• Provided information
· · · ·
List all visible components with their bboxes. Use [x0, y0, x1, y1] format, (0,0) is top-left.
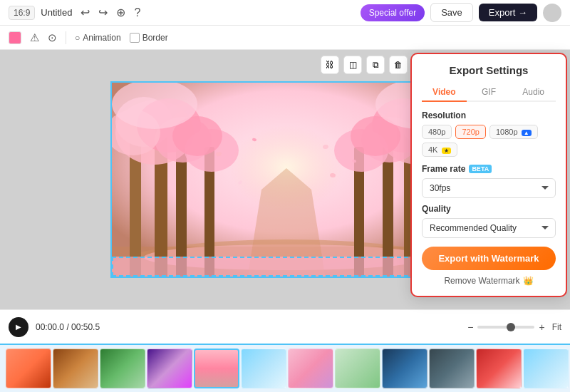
res-1080p[interactable]: 1080p ▲: [489, 125, 538, 139]
timeline-thumb-1[interactable]: [6, 349, 51, 388]
timeline-thumb-7[interactable]: [288, 349, 333, 388]
panel-tabs: Video GIF Audio: [422, 83, 556, 102]
res-480p[interactable]: 480p: [422, 125, 452, 139]
document-title[interactable]: Untitled: [41, 7, 72, 18]
mini-toolbar: ⛓ ◫ ⧉ 🗑: [321, 56, 408, 74]
avatar[interactable]: [543, 4, 561, 22]
main-area: ↻ ⛓ ◫ ⧉ 🗑 Export Settings Video GIF Audi…: [0, 50, 570, 309]
tab-gif[interactable]: GIF: [467, 83, 512, 100]
toolbar-divider: [66, 31, 66, 44]
special-offer-button[interactable]: Special offer: [361, 4, 425, 21]
bottom-controls: ▶ 00:00.0 / 00:50.5 − + Fit: [0, 309, 570, 344]
export-watermark-button[interactable]: Export with Watermark: [422, 247, 556, 270]
toolbar: ⚠ ⊙ ○ Animation Border: [0, 26, 570, 50]
export-button[interactable]: Export →: [479, 4, 537, 21]
link-button[interactable]: ⛓: [321, 56, 339, 74]
settings-icon[interactable]: ⊙: [48, 31, 57, 44]
zoom-in-button[interactable]: +: [539, 321, 544, 333]
save-button[interactable]: Save: [430, 3, 473, 22]
frame-rate-label: Frame rate BETA: [422, 164, 556, 174]
timeline-track: [0, 345, 570, 392]
layers-button[interactable]: ◫: [343, 56, 362, 74]
timeline-thumb-10[interactable]: [429, 349, 475, 388]
timeline-thumb-11[interactable]: [476, 349, 522, 388]
1080p-badge: ▲: [522, 130, 532, 136]
res-4k[interactable]: 4K ★: [422, 143, 457, 157]
copy-button[interactable]: ⧉: [366, 56, 385, 74]
target-button[interactable]: ⊕: [113, 4, 128, 21]
timeline-thumb-2[interactable]: [53, 349, 98, 388]
top-bar-left: 16:9 Untitled ↩ ↪ ⊕ ?: [9, 4, 353, 21]
warning-icon: ⚠: [30, 31, 39, 44]
remove-watermark[interactable]: Remove Watermark 👑: [422, 276, 556, 286]
delete-button[interactable]: 🗑: [389, 56, 408, 74]
tab-video[interactable]: Video: [422, 83, 467, 102]
resolution-label: Resolution: [422, 110, 556, 120]
redo-button[interactable]: ↪: [95, 4, 110, 21]
timeline-thumb-9[interactable]: [382, 349, 428, 388]
export-panel: Export Settings Video GIF Audio Resoluti…: [410, 53, 567, 297]
canvas-svg: [112, 83, 460, 278]
border-checkbox[interactable]: [130, 33, 140, 43]
quality-label: Quality: [422, 204, 556, 214]
border-label[interactable]: Border: [130, 33, 168, 43]
aspect-ratio[interactable]: 16:9: [9, 6, 35, 20]
timeline-thumb-12[interactable]: [523, 349, 569, 388]
zoom-out-button[interactable]: −: [467, 321, 473, 333]
quality-select[interactable]: Recommended Quality High Quality Low Qua…: [422, 218, 556, 238]
cherry-scene: ↻: [112, 83, 458, 277]
animation-icon: ○: [75, 33, 80, 43]
zoom-slider[interactable]: [477, 326, 534, 329]
color-swatch[interactable]: [9, 31, 21, 44]
help-button[interactable]: ?: [131, 4, 143, 21]
4k-badge: ★: [442, 148, 451, 154]
resolution-options: 480p 720p 1080p ▲ 4K ★: [422, 125, 556, 157]
rotate-handle[interactable]: ↻: [281, 276, 290, 278]
panel-title: Export Settings: [422, 64, 556, 76]
timeline-thumb-8[interactable]: [335, 349, 380, 388]
res-720p[interactable]: 720p: [455, 125, 485, 139]
undo-button[interactable]: ↩: [78, 4, 93, 21]
timeline: [0, 344, 570, 392]
time-display: 00:00.0 / 00:50.5: [36, 322, 100, 332]
play-button[interactable]: ▶: [9, 317, 28, 337]
undo-redo-group: ↩ ↪ ⊕ ?: [78, 4, 143, 21]
top-bar-right: Special offer Save Export →: [361, 3, 561, 22]
beta-badge: BETA: [469, 165, 492, 173]
tab-audio[interactable]: Audio: [511, 83, 556, 100]
zoom-controls: − +: [467, 321, 544, 333]
timeline-thumb-4[interactable]: [147, 349, 192, 388]
timeline-thumb-5[interactable]: [194, 349, 239, 388]
selected-overlay: [112, 257, 458, 277]
timeline-thumb-3[interactable]: [100, 349, 145, 388]
timeline-thumb-6[interactable]: [241, 349, 286, 388]
canvas-image: ↻: [110, 81, 460, 278]
frame-rate-select[interactable]: 30fps 24fps 60fps: [422, 178, 556, 198]
fit-button[interactable]: Fit: [552, 322, 561, 332]
animation-label[interactable]: ○ Animation: [75, 33, 121, 43]
top-bar: 16:9 Untitled ↩ ↪ ⊕ ? Special offer Save…: [0, 0, 570, 26]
· · · ·
• Your task
From the first line to the last, repeat the material exactly, but drop the pictures.

• Reply to the task
List all visible components with their bboxes. Use [x0, y0, x1, y1] format, (0,0) is top-left.
res-1080p[interactable]: 1080p ▲: [489, 125, 538, 139]
timeline-thumb-1[interactable]: [6, 349, 51, 388]
timeline-thumb-7[interactable]: [288, 349, 333, 388]
panel-tabs: Video GIF Audio: [422, 83, 556, 102]
res-480p[interactable]: 480p: [422, 125, 452, 139]
document-title[interactable]: Untitled: [41, 7, 72, 18]
mini-toolbar: ⛓ ◫ ⧉ 🗑: [321, 56, 408, 74]
avatar[interactable]: [543, 4, 561, 22]
main-area: ↻ ⛓ ◫ ⧉ 🗑 Export Settings Video GIF Audi…: [0, 50, 570, 309]
tab-gif[interactable]: GIF: [467, 83, 512, 100]
toolbar-divider: [66, 31, 66, 44]
special-offer-button[interactable]: Special offer: [361, 4, 425, 21]
bottom-controls: ▶ 00:00.0 / 00:50.5 − + Fit: [0, 309, 570, 344]
export-watermark-button[interactable]: Export with Watermark: [422, 247, 556, 270]
toolbar: ⚠ ⊙ ○ Animation Border: [0, 26, 570, 50]
export-button[interactable]: Export →: [479, 4, 537, 21]
link-button[interactable]: ⛓: [321, 56, 339, 74]
settings-icon[interactable]: ⊙: [48, 31, 57, 44]
zoom-in-button[interactable]: +: [539, 321, 544, 333]
save-button[interactable]: Save: [430, 3, 473, 22]
frame-rate-label: Frame rate BETA: [422, 164, 556, 174]
timeline-track: [0, 345, 570, 392]
layers-button[interactable]: ◫: [343, 56, 362, 74]
timeline-thumb-10[interactable]: [429, 349, 475, 388]
timeline-thumb-11[interactable]: [476, 349, 522, 388]
1080p-badge: ▲: [522, 130, 532, 136]
res-4k[interactable]: 4K ★: [422, 143, 457, 157]
copy-button[interactable]: ⧉: [366, 56, 385, 74]
target-button[interactable]: ⊕: [113, 4, 128, 21]
timeline-thumb-2[interactable]: [53, 349, 98, 388]
top-bar-left: 16:9 Untitled ↩ ↪ ⊕ ?: [9, 4, 353, 21]
warning-icon: ⚠: [30, 31, 39, 44]
remove-watermark[interactable]: Remove Watermark 👑: [422, 276, 556, 286]
delete-button[interactable]: 🗑: [389, 56, 408, 74]
tab-video[interactable]: Video: [422, 83, 467, 102]
resolution-label: Resolution: [422, 110, 556, 120]
redo-button[interactable]: ↪: [95, 4, 110, 21]
timeline-thumb-9[interactable]: [382, 349, 428, 388]
export-panel: Export Settings Video GIF Audio Resoluti…: [410, 53, 567, 297]
canvas-svg: [112, 83, 460, 278]
border-checkbox[interactable]: [130, 33, 140, 43]
quality-label: Quality: [422, 204, 556, 214]
border-label[interactable]: Border: [130, 33, 168, 43]
aspect-ratio[interactable]: 16:9: [9, 6, 35, 20]
timeline-thumb-12[interactable]: [523, 349, 569, 388]
zoom-out-button[interactable]: −: [467, 321, 473, 333]
quality-select[interactable]: Recommended Quality High Quality Low Qua…: [422, 218, 556, 238]
cherry-scene: ↻: [112, 83, 458, 277]
animation-icon: ○: [75, 33, 80, 43]
zoom-slider[interactable]: [477, 326, 534, 329]
color-swatch[interactable]: [9, 31, 21, 44]
help-button[interactable]: ?: [131, 4, 143, 21]
4k-badge: ★: [442, 148, 451, 154]
resolution-options: 480p 720p 1080p ▲ 4K ★: [422, 125, 556, 157]
rotate-handle[interactable]: ↻: [281, 276, 290, 278]
panel-title: Export Settings: [422, 64, 556, 76]
timeline-thumb-8[interactable]: [335, 349, 380, 388]
res-720p[interactable]: 720p: [455, 125, 485, 139]
undo-button[interactable]: ↩: [78, 4, 93, 21]
timeline: [0, 344, 570, 392]
time-display: 00:00.0 / 00:50.5: [36, 322, 100, 332]
play-button[interactable]: ▶: [9, 317, 28, 337]
undo-redo-group: ↩ ↪ ⊕ ?: [78, 4, 143, 21]
top-bar-right: Special offer Save Export →: [361, 3, 561, 22]
beta-badge: BETA: [469, 165, 492, 173]
tab-audio[interactable]: Audio: [511, 83, 556, 100]
zoom-controls: − +: [467, 321, 544, 333]
timeline-thumb-4[interactable]: [147, 349, 192, 388]
timeline-thumb-5[interactable]: [194, 349, 239, 388]
selected-overlay: [112, 257, 458, 277]
timeline-thumb-3[interactable]: [100, 349, 145, 388]
timeline-thumb-6[interactable]: [241, 349, 286, 388]
canvas-image: ↻: [110, 81, 460, 278]
frame-rate-select[interactable]: 30fps 24fps 60fps: [422, 178, 556, 198]
fit-button[interactable]: Fit: [552, 322, 561, 332]
animation-label[interactable]: ○ Animation: [75, 33, 121, 43]
top-bar: 16:9 Untitled ↩ ↪ ⊕ ? Special offer Save…: [0, 0, 570, 26]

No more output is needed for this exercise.